> [DESCRIPTION OF THE TASK]
Go through the material line by line and copy each one with the word "document".
──────── DATA SUPPLIED ────────
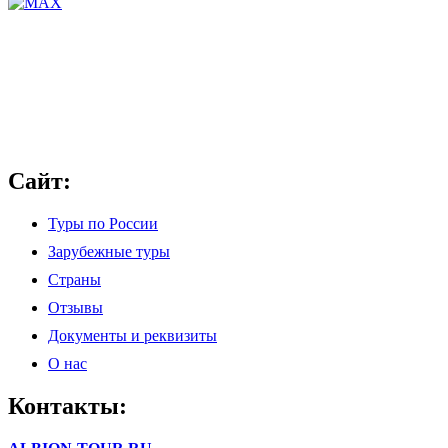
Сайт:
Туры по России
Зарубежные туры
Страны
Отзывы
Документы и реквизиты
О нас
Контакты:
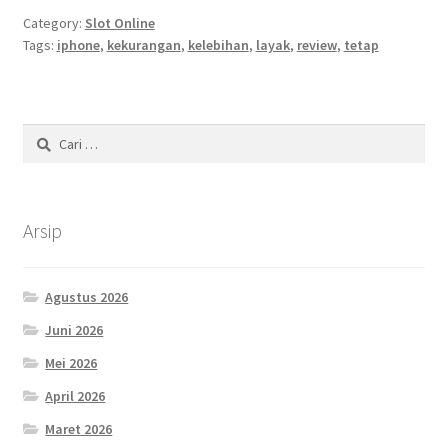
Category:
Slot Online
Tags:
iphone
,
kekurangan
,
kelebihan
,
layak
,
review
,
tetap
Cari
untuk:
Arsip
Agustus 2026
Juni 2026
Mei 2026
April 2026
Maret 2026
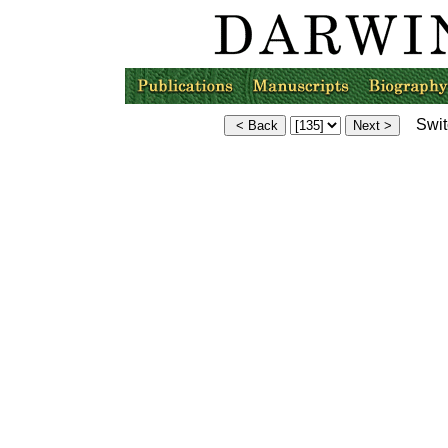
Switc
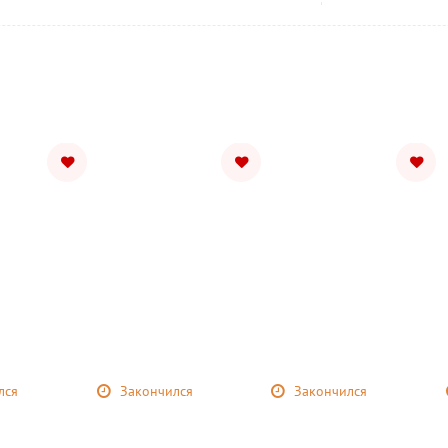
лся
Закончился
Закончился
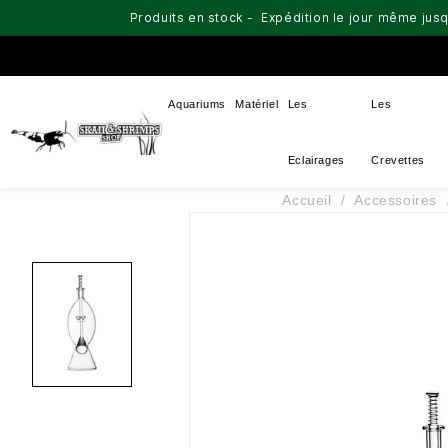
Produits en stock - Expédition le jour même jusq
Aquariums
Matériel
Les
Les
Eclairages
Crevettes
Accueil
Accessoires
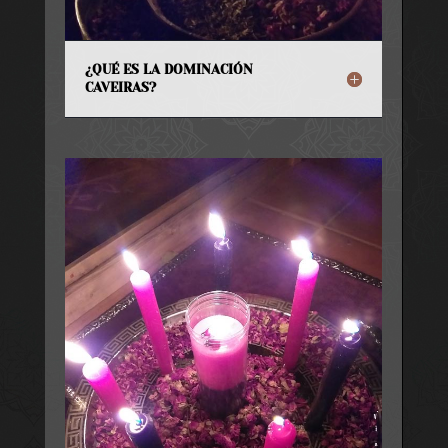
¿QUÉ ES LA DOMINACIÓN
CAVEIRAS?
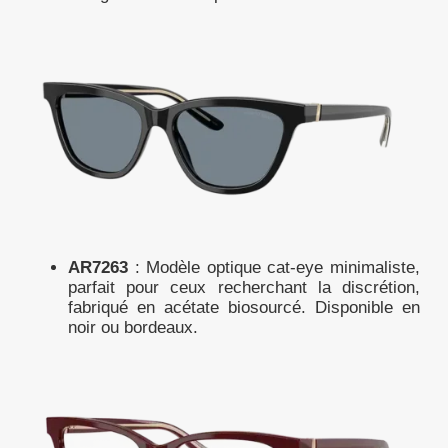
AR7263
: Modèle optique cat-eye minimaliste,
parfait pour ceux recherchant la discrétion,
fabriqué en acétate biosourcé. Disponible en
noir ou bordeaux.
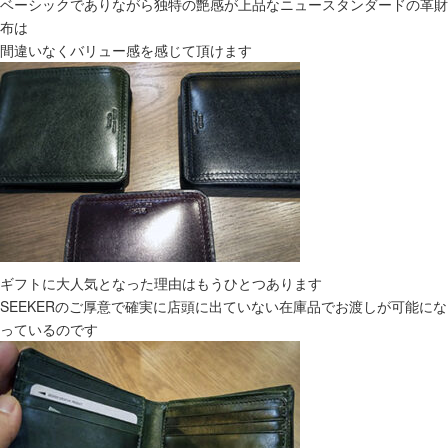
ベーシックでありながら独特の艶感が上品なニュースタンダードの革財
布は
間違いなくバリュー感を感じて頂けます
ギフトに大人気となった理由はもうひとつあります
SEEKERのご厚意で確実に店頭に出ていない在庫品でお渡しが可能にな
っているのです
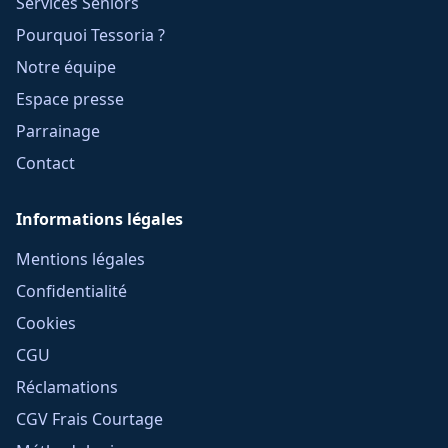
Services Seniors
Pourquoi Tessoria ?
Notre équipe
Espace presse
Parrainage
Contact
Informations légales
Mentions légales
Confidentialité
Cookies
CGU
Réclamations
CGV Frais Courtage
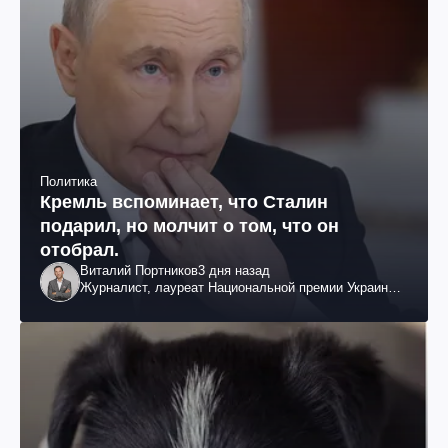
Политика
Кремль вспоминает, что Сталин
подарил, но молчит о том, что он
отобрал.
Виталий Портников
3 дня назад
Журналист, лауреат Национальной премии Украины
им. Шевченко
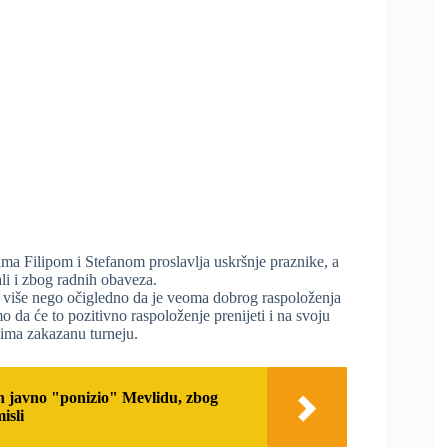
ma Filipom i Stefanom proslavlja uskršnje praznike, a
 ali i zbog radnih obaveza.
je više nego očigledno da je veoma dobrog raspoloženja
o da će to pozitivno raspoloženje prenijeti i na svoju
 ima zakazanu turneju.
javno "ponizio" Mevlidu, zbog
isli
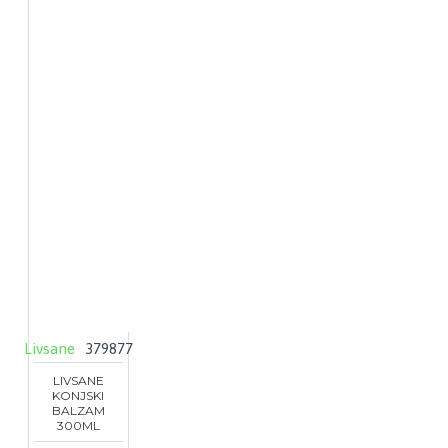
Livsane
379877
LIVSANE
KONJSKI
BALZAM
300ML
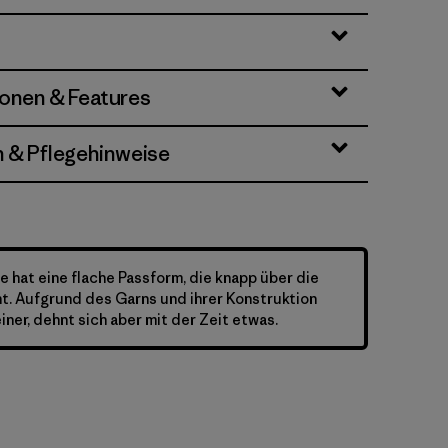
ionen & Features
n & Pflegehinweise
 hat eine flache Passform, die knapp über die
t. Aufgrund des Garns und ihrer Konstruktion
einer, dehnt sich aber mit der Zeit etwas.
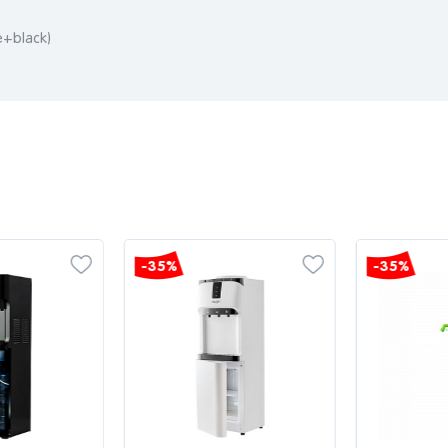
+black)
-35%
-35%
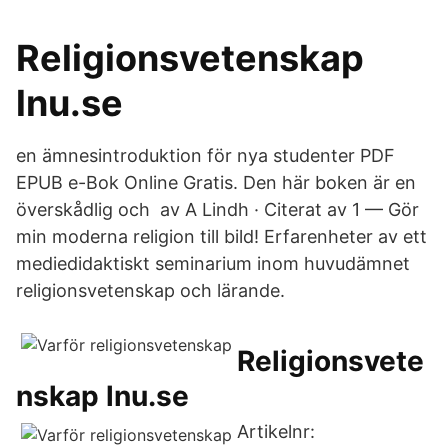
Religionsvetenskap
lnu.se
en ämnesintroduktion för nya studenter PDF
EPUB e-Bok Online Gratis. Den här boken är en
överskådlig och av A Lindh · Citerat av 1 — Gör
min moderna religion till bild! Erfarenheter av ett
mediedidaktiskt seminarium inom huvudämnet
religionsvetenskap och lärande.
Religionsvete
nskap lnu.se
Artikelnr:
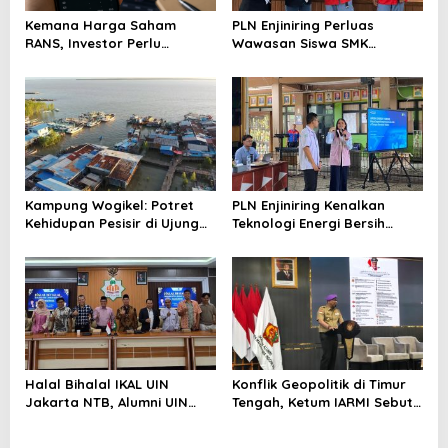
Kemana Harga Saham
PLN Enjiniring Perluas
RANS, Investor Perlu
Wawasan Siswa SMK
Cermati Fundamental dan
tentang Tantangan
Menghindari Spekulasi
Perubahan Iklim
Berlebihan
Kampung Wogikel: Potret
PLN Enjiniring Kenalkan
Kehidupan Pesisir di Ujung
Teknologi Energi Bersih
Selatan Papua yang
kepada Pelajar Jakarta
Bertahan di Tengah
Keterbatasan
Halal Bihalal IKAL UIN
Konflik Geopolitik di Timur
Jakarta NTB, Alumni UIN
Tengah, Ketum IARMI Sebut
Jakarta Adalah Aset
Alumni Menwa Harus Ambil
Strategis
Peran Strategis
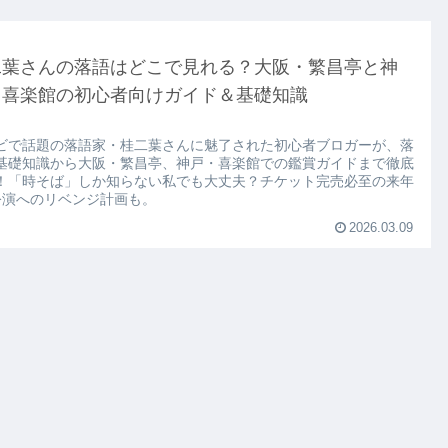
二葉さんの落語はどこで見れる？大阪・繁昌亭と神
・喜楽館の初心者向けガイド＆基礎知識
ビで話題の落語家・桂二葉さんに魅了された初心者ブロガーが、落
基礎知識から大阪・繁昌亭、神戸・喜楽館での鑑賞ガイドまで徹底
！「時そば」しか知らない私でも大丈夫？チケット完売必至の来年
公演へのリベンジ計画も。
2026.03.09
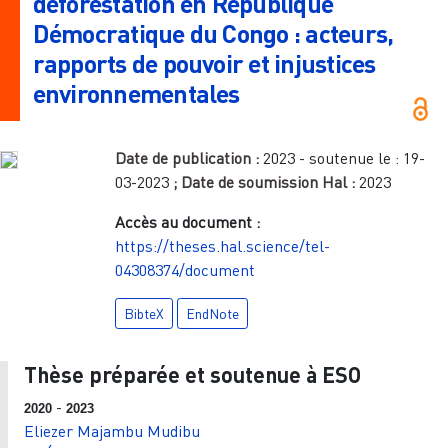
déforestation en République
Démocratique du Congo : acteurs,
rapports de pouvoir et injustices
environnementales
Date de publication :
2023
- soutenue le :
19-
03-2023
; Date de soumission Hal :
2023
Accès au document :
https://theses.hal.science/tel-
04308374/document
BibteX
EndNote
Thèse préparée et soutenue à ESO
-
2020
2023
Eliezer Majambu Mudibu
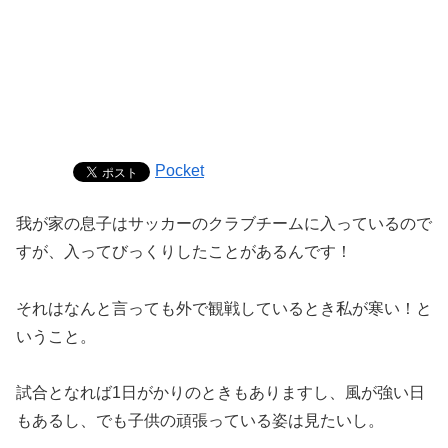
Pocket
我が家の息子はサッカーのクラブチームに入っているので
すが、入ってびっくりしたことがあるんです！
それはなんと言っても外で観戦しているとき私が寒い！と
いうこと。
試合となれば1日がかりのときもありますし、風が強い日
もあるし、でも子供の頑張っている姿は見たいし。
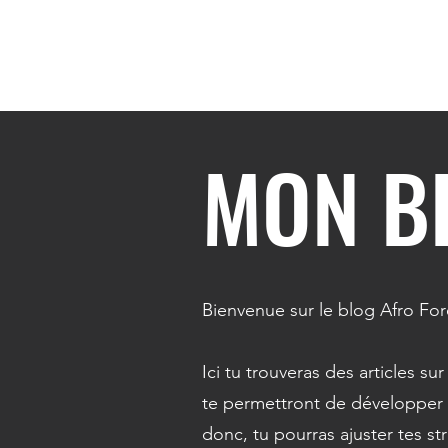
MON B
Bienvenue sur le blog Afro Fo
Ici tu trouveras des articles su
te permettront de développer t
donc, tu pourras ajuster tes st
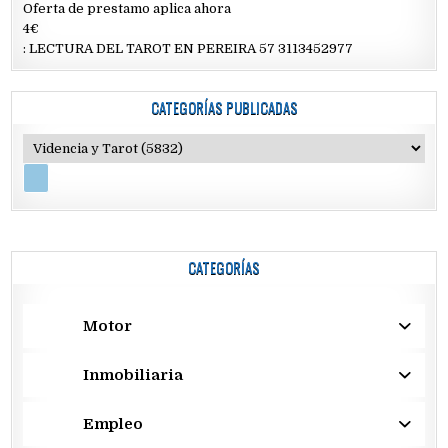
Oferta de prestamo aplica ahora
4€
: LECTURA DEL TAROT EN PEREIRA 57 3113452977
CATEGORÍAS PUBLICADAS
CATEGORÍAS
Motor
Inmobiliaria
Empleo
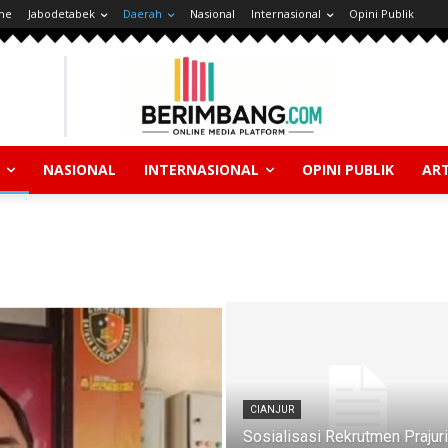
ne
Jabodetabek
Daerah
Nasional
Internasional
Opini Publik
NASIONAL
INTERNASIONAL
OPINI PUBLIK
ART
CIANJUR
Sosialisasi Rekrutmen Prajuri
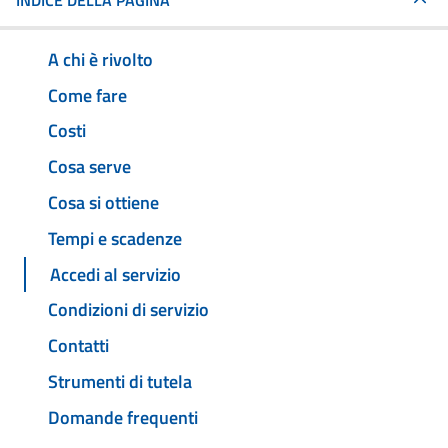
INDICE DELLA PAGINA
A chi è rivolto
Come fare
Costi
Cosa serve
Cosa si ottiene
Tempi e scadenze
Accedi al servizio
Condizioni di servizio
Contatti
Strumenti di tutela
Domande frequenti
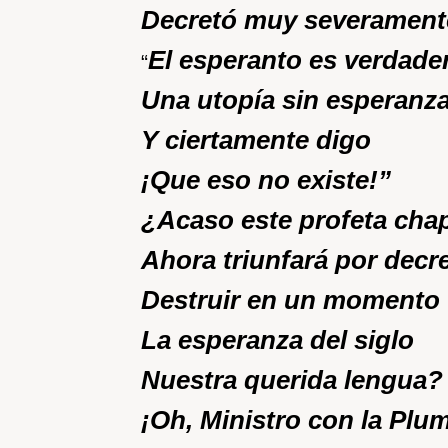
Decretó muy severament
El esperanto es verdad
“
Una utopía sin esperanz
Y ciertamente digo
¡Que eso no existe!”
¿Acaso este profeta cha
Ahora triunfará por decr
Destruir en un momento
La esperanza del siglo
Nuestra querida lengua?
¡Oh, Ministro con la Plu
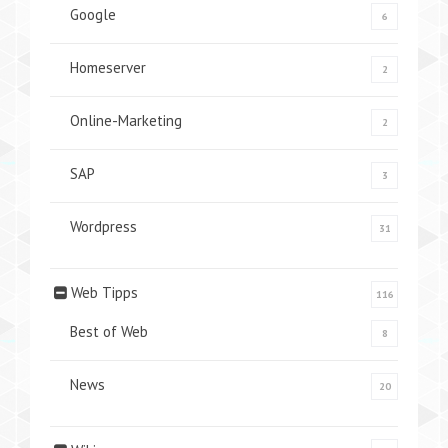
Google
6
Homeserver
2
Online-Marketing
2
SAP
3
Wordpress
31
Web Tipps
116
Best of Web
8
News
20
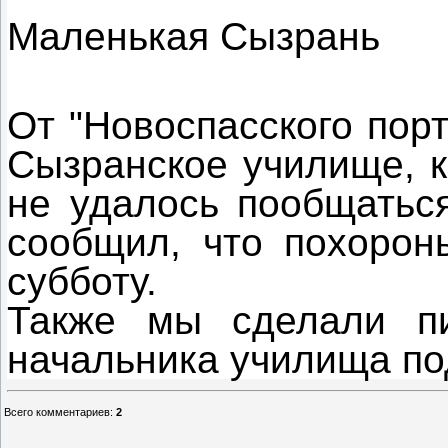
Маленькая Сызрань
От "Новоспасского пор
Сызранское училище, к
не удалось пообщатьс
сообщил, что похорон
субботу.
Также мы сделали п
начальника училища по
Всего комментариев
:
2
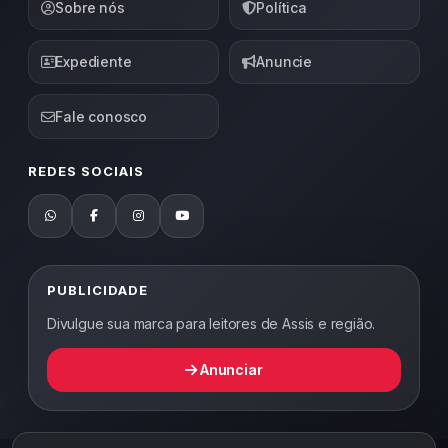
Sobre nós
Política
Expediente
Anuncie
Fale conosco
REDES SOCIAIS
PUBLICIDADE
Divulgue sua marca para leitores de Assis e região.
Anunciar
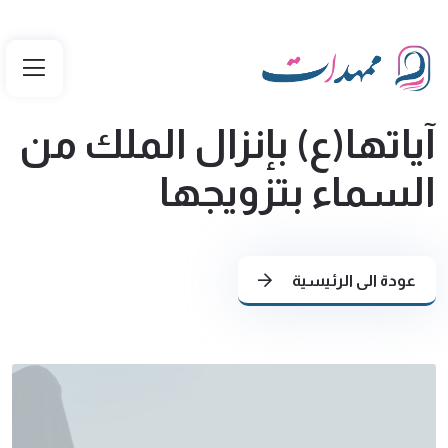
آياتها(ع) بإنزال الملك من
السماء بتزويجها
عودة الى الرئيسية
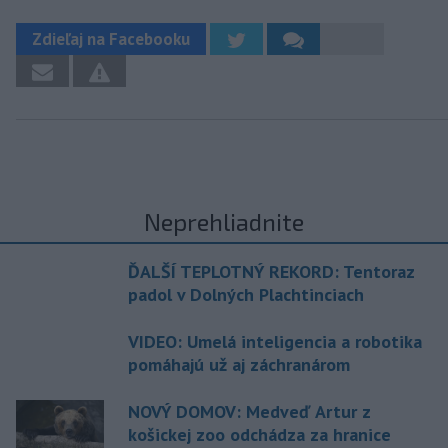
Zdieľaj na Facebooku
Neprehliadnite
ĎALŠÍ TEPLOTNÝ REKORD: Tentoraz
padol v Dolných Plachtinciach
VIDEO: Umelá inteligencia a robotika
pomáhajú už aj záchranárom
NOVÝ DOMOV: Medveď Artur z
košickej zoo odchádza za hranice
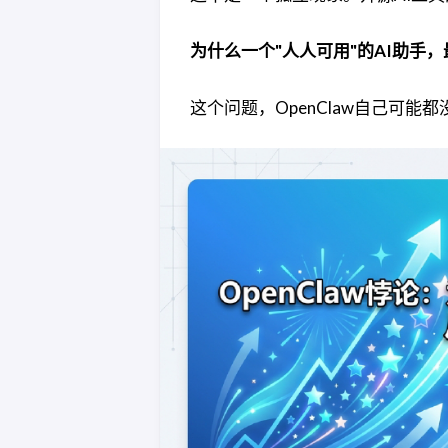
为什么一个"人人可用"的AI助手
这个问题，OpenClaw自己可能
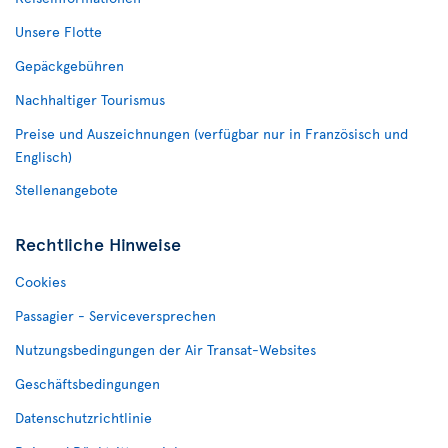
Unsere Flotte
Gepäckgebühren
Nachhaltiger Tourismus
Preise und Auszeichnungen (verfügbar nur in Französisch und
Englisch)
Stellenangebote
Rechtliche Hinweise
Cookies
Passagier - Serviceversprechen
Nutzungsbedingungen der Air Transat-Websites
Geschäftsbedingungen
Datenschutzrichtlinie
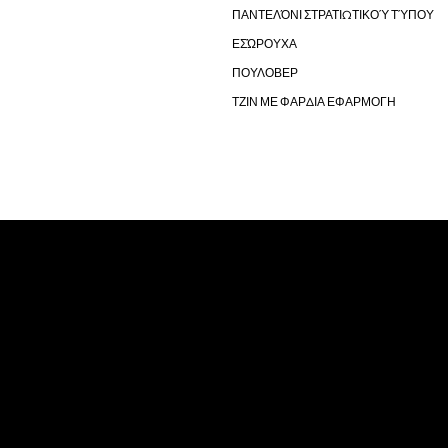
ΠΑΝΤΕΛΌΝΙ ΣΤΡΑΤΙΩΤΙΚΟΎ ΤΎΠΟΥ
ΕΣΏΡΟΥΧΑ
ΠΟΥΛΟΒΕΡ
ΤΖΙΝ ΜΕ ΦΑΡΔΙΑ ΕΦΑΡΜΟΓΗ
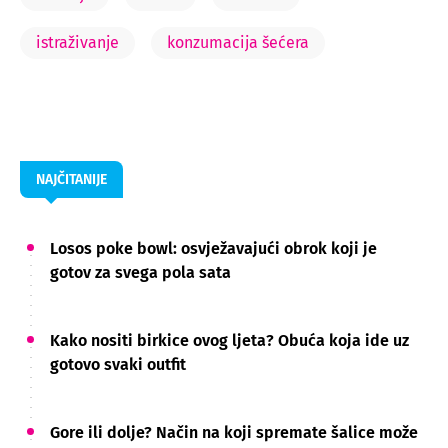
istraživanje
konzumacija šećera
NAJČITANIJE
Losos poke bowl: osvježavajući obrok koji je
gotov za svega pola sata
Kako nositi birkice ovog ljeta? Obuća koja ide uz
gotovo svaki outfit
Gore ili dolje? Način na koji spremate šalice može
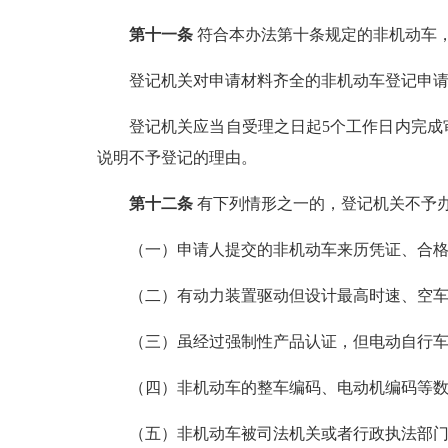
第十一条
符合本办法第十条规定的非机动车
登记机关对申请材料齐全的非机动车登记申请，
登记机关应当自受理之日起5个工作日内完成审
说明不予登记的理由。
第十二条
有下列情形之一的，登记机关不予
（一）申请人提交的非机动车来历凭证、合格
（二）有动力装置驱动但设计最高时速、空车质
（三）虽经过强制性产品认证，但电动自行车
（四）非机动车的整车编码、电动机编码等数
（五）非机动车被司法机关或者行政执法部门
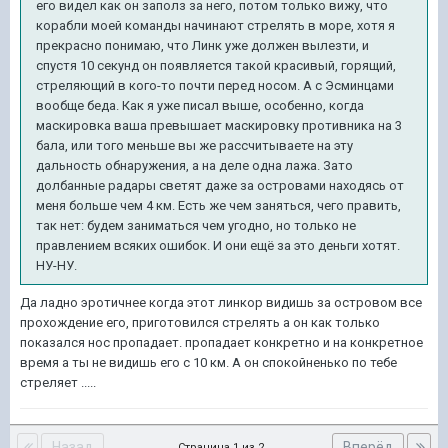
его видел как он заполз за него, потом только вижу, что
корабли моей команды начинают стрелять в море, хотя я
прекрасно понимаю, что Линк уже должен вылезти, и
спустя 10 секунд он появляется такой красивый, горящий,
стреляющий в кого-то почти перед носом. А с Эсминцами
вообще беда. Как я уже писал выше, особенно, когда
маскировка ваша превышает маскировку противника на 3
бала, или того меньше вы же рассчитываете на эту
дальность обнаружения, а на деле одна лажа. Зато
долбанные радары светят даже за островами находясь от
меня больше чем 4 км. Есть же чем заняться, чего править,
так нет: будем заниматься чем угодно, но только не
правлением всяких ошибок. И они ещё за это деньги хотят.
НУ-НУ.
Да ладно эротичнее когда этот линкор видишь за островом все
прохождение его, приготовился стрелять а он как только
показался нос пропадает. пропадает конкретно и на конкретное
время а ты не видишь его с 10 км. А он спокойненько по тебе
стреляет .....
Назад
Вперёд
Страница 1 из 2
────────
> [EXERCISE ANSWER]
Accès au document :
04308374/document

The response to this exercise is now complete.